I am filled with emotion and suspense at what is happening in Ferguson. Not the killing of yet another Black male…. Sadly, that does not surprise me. But the sustained anger, the focused rage that has built into a national outcry, gathering strength and credence, poetically claiming forever now the image of upraised hands, a beautifully symbolic gesture that once meant submission and now signals defiance.
Unlike our President and so many others, I do not pray for an end to the protests in Ferguson and for peace at all costs. Not if peace means people have gone back to sleep. Let them stand up, even with anger if that is what it takes, and let this rage spread as far as it must, for ignoring this situation has not made it better, only worse.
There is a silent genocide in this country. Perhaps you disagree with me and that is fine. But I have studied and contemplated for almost 20 years the effects of institutionalized and systemic racism upon our society, and I cannot but conclude that the prison industrial complex, many aspects of our criminal justice system, much of our educational system, as well as corporate America….. practically every organized aspect of our collective life with the notable exception of the military… is arranged to sustain and to keep in power those already in power: white, mostly male Euro-Americans.
I think most people of color know this. They also know that white people must realize it and do nothing to change it.
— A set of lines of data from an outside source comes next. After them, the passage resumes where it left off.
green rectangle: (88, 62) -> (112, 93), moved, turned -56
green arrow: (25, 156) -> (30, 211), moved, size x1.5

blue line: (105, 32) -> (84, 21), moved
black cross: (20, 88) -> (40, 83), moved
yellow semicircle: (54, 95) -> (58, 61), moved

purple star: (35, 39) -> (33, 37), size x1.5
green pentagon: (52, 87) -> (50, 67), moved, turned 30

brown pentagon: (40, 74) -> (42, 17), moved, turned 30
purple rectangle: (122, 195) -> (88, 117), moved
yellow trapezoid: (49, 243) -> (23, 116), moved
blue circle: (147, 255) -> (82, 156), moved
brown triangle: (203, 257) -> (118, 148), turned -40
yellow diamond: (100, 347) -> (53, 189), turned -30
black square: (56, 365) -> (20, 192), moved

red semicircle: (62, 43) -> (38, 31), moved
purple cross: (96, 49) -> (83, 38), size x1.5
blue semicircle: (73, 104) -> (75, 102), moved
If you were a Black American today, would you really like white people? Would you trust them? Believe them?
I wouldn’t .
I am a white American. Fifteen years ago a young black woman was shot to death in her car In Riverside, CA when police thought she was reaching for a gun. I marched with Jesse Jackson and invited him to speak in my congregation to seek justice for Tyisha Miller’s death. I made a decision that day that this cause was important enough to me to risk my life for. Anyone who has stood and marched next to Rev. Jackson knows they do just that.
Along the way a very elderly black woman got out of a car to see us pass. Her eyes met mine. I will treasure that moment always. I know I cannot possibly imagine the indignities she may have suffered, but I rejoice that she saw a colleague of Dr. King, as well as many clergy, both black and white, marching through the city to support a young black girl.
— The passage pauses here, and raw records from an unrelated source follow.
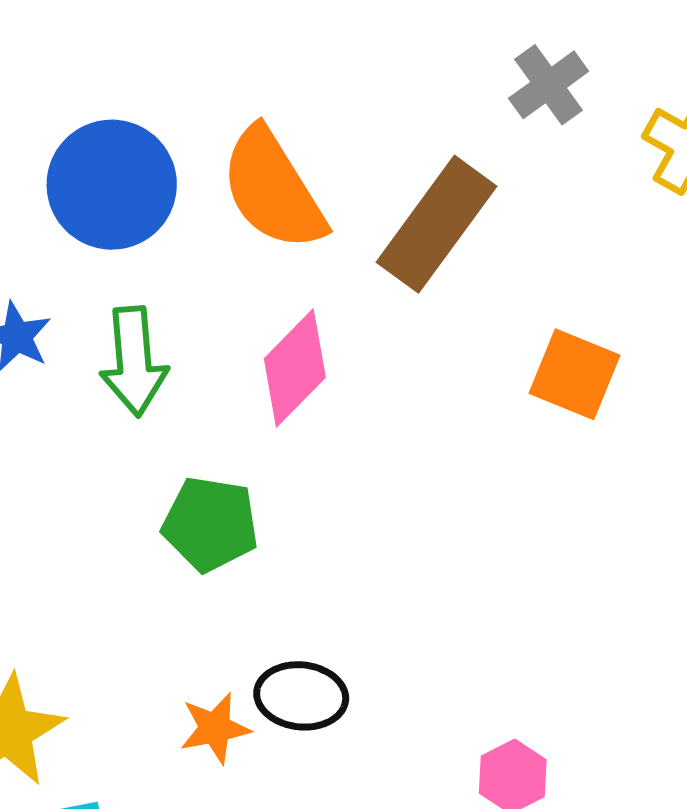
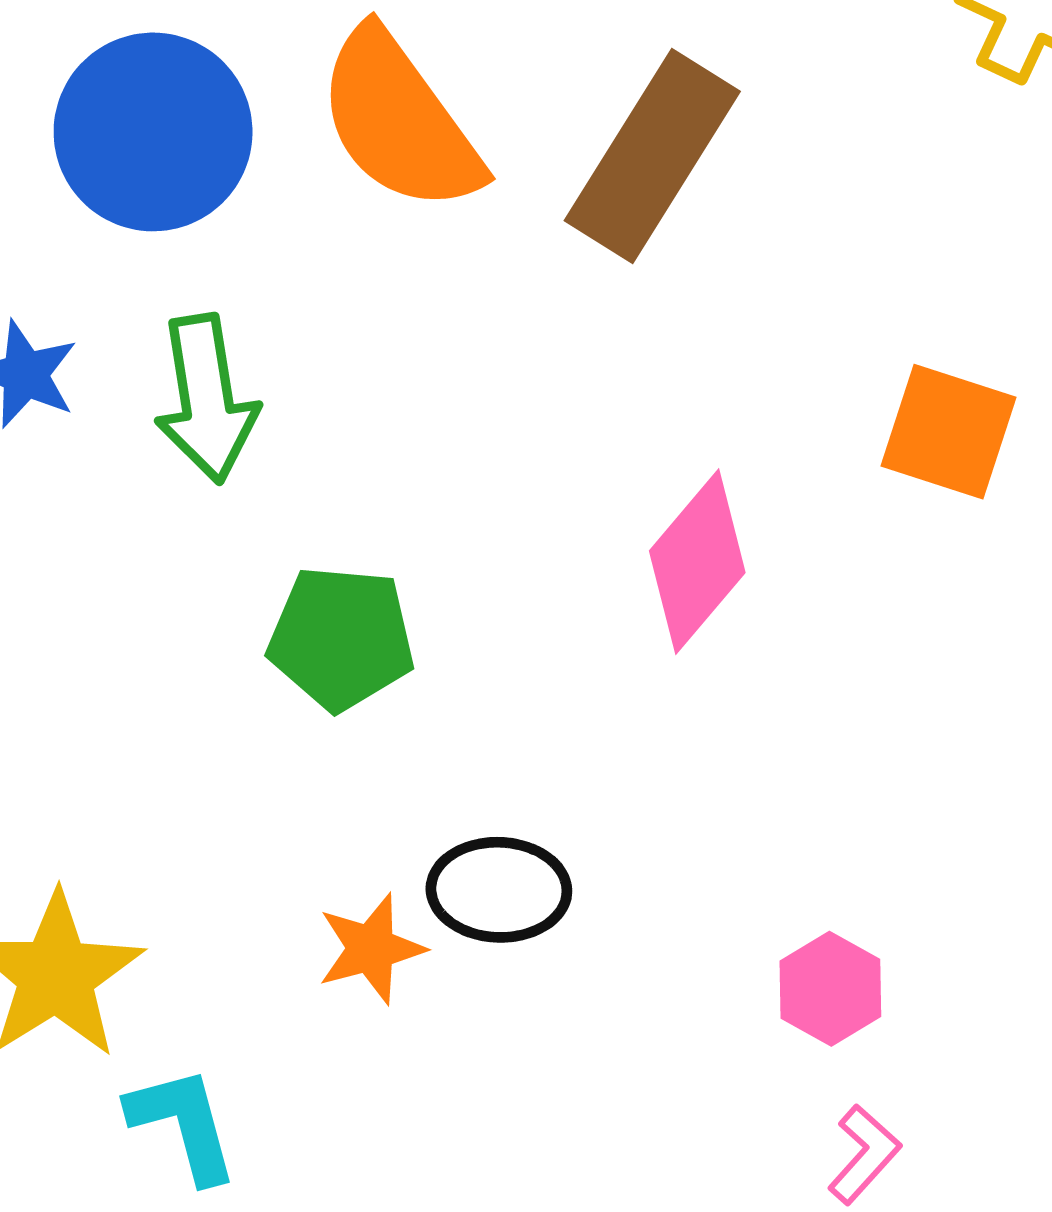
pink diamond: (295, 368) -> (697, 562), moved
orange square: (574, 374) -> (949, 432), moved

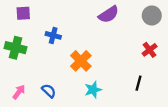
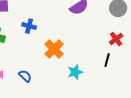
black line: (138, 83) -> (107, 60), moved
cyan star: (93, 90) -> (75, 72), moved

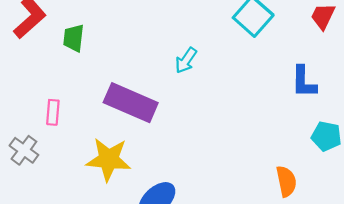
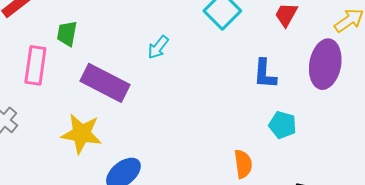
green trapezoid: (74, 38) -> (67, 34), moved
pink rectangle: (53, 112) -> (35, 65), moved, size x1.6

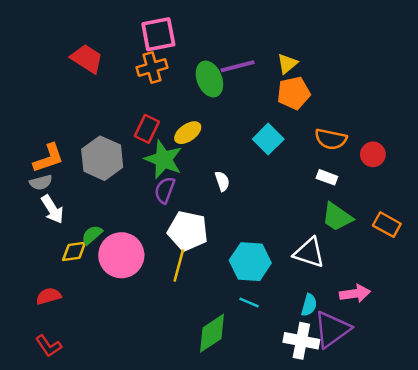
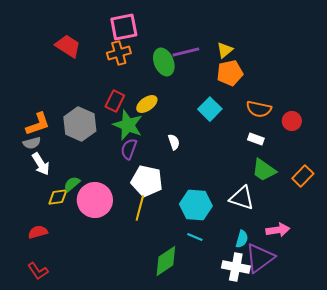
orange rectangle: (387, 225) -> (303, 176), turned -75

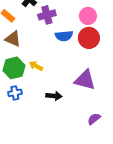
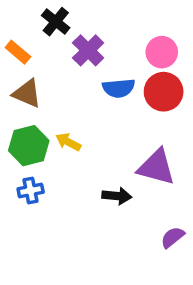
purple cross: (47, 15) -> (88, 50), turned -30
black arrow: (54, 96) -> (117, 196), moved

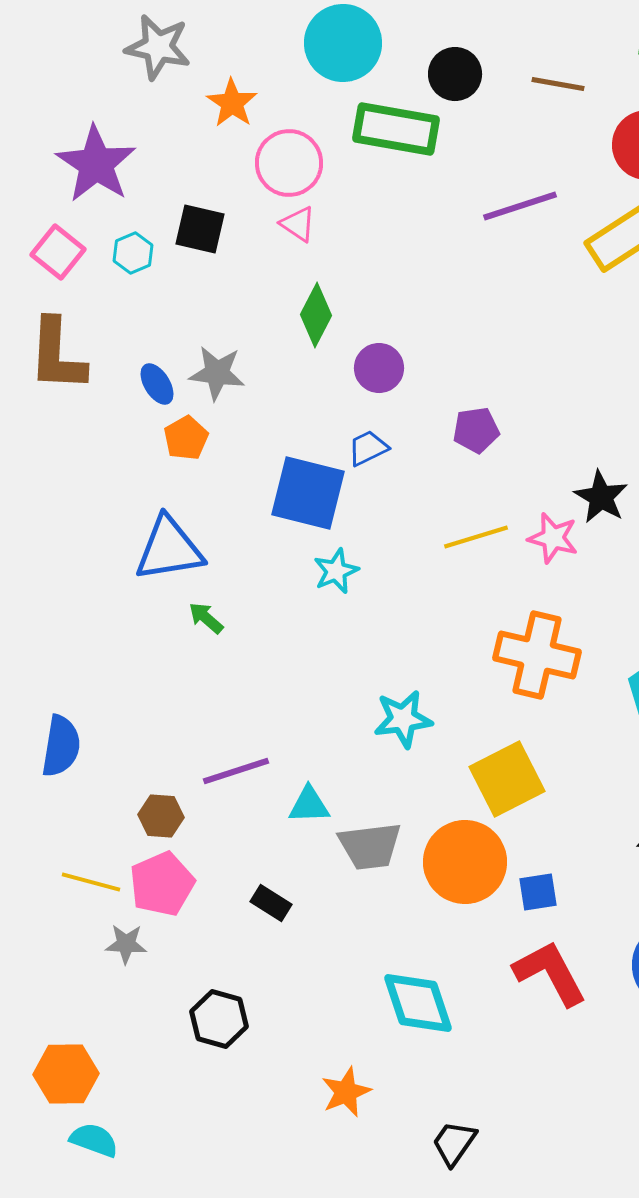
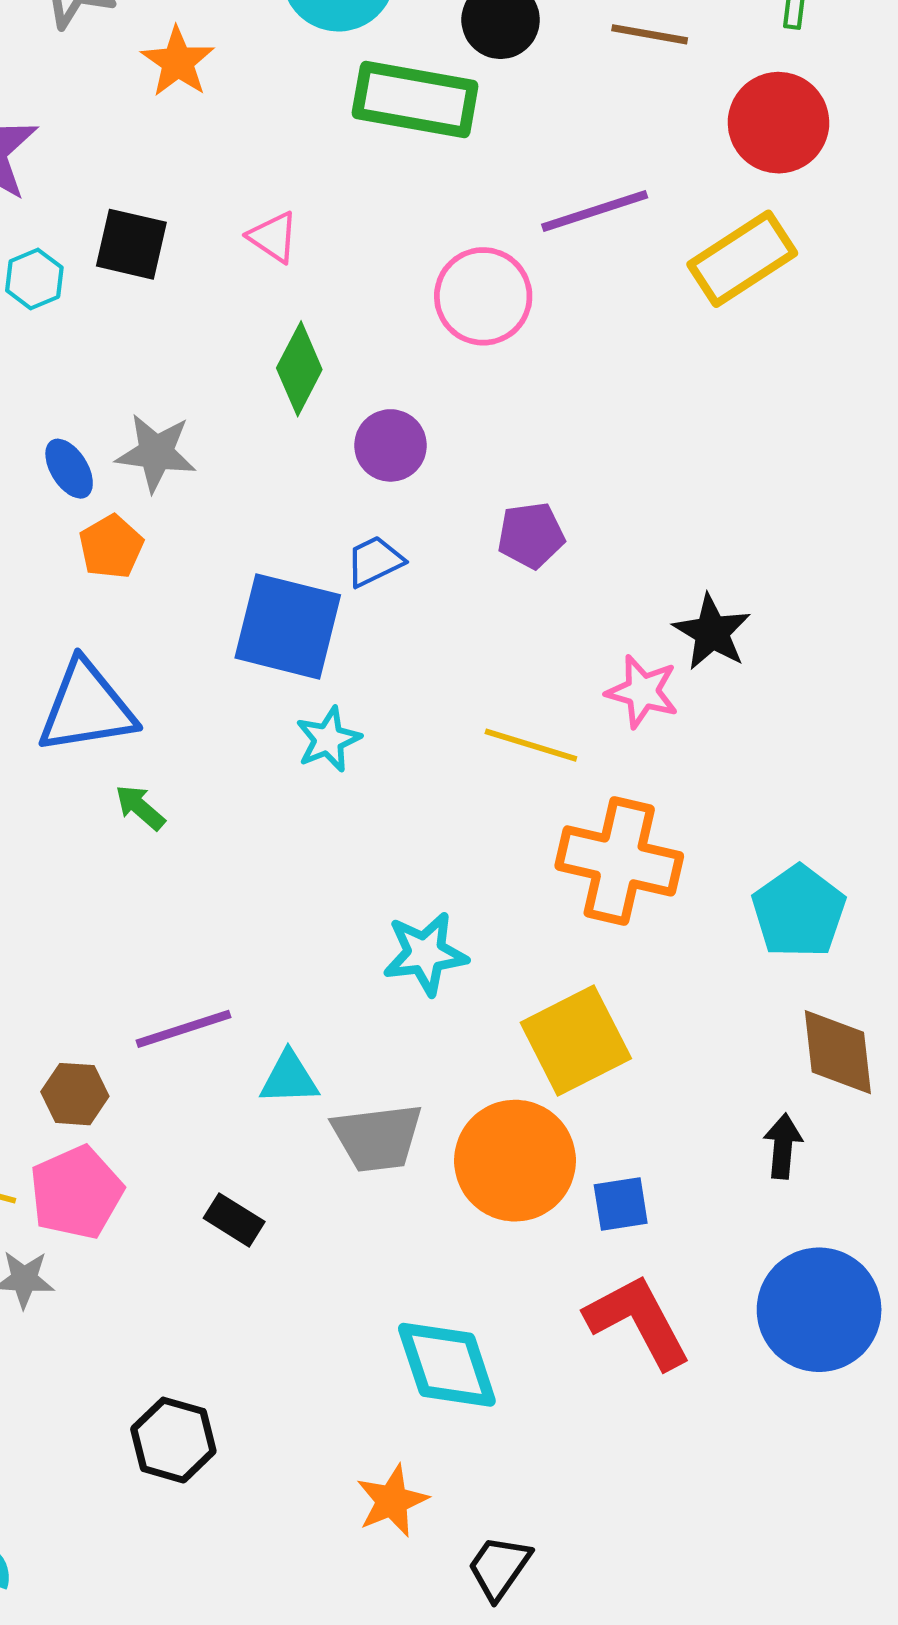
pink circle: (289, 163) -> (483, 296), moved
yellow line: (476, 537) -> (531, 745), moved, turned 34
black hexagon: (219, 1019) -> (173, 1440), moved
orange star: (346, 1092) -> (392, 1501), moved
It’s been fifteen long years and the death of Michael Brown feels identical. The difference is that the marchers are angrier, the media is staying with the story, the outrage has grown because there has been Trayvon Martin and so many others. And we now have Twitter and Facebook and Instagram.
I was welcomed to the marches and rallies for Tyisha as a white clergywoman. Rev. Jackson reminded us that Dr. King encouraged whites and blacks to work together for justice.
I’ll just be frank here.
In the fifteen years since that event, I have been told outright that I am no longer needed. White liberals aren’t trusted, and white people in general are just not welcome at table. This may not be true everywhere, but it's true enough that those of us who care deeply, fervently, and who believe with Dr. King that we will achieve justice by working together, are befuddled and impotent. And, I get it. I really do.
We can pray, send money, post things online. But can we show up, link arms with you, get arrested, come back to the table? Soon? I hope so.